I have a query to get all the comments from threads where a given user has commented and not yet seen the comment. So if user 1 commented to a topic, then user 2 commented after his comment, then user 1 gets a notification and the notification is gone when he saw the new comment (p1.date>p2.last_seen) checks this.

It all works fine, but multiple group by is slow. It's better if I have separate queries for each type (tooic,news,pictures), as seen below.

If I have only 1 group by, the query is quick (0,02 sec or so).

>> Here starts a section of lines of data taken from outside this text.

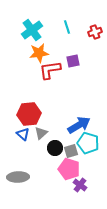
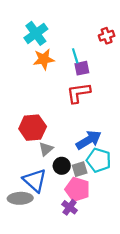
cyan line: (67, 27) -> (75, 56), moved
red L-shape: (50, 70) -> (79, 93), moved
blue triangle: (23, 134) -> (35, 180), moved, size x1.6
purple cross: (80, 185) -> (70, 207), moved

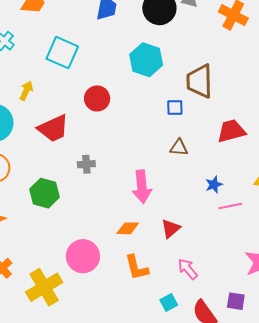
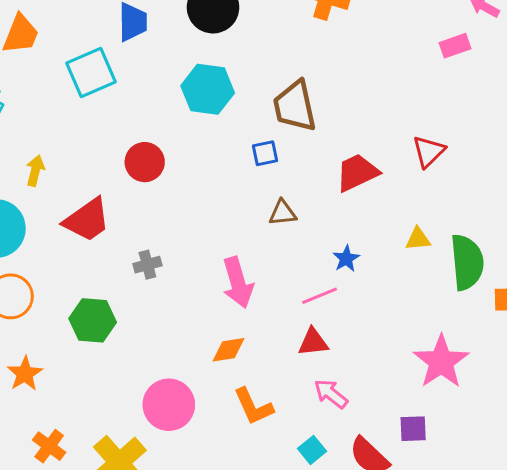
cyan square: (62, 53) -> (91, 73), moved, turned -36
pink line: (230, 206) -> (320, 296), moved
red triangle: (171, 228) -> (313, 342), moved, turned 45

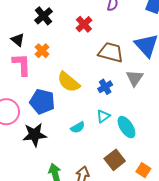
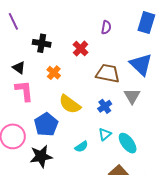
black cross: (43, 16) -> (42, 43), turned -36
orange cross: (42, 51) -> (54, 73), moved
blue pentagon: (42, 102) -> (46, 124), turned 30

    SELECT SQL_NO_CACHE p1.* FROM comment p1 INNER JOIN
      (SELECT max(seen) last_seen, max(id) MaxId,
      user_id, topic_id, picture_id, news_id, date
      FROM comment WHERE user_id='1' and deleted=0
      GROUP BY topic_id) p2
   ON p1.topic_id = p2.topic_id
   WHERE p1.date > p2.last_seen and p1.id > p2.MaxId and deleted=0
   GROUP BY p1.topic_id ORDER BY p1.date DESC

But it's very slow (~1,5 sec) with multiple group by (creating temp table takes ~1,2 sec).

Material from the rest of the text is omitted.